(Saved data entries)
—————

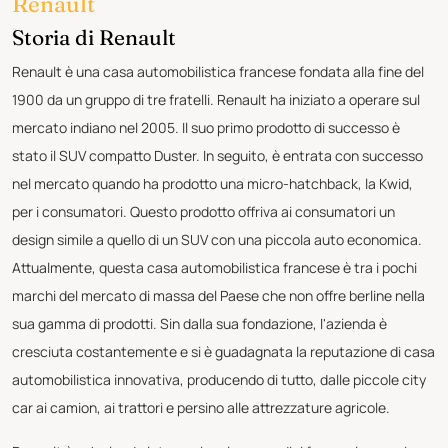
Renault
Storia di Renault
Renault è una casa automobilistica francese fondata alla fine del
1900 da un gruppo di tre fratelli. Renault ha iniziato a operare sul
mercato indiano nel 2005. Il suo primo prodotto di successo è
stato il SUV compatto Duster. In seguito, è entrata con successo
nel mercato quando ha prodotto una micro-hatchback, la Kwid,
per i consumatori. Questo prodotto offriva ai consumatori un
design simile a quello di un SUV con una piccola auto economica.
Attualmente, questa casa automobilistica francese è tra i pochi
marchi del mercato di massa del Paese che non offre berline nella
sua gamma di prodotti. Sin dalla sua fondazione, l'azienda è
cresciuta costantemente e si è guadagnata la reputazione di casa
automobilistica innovativa, producendo di tutto, dalle piccole city
car ai camion, ai trattori e persino alle attrezzature agricole.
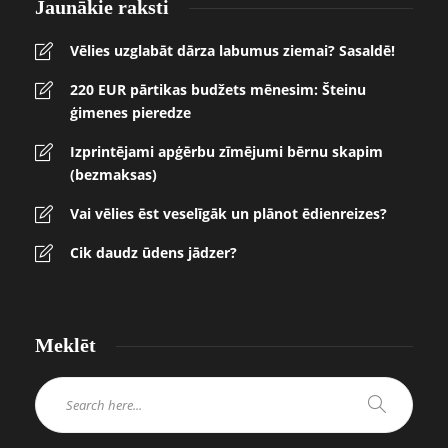
Jaunākie raksti
Vēlies uzglabāt dārza labumus ziemai? Sasaldē!
220 EUR pārtikas budžets mēnesim: Šteinu
ģimenes pieredze
Izprintējami apģērbu zīmējumi bērnu skapim
(bezmaksas)
Vai vēlies ēst veselīgāk un plānot ēdienreizes?
Cik daudz ūdens jādzer?
Meklēt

—————

Lines that hold the word "automobilistica" are the ones to copy from the entries above.

Renault è una casa automobilistica francese fondata alla fine del
Attualmente, questa casa automobilistica francese è tra i pochi
automobilistica innovativa, producendo di tutto, dalle piccole city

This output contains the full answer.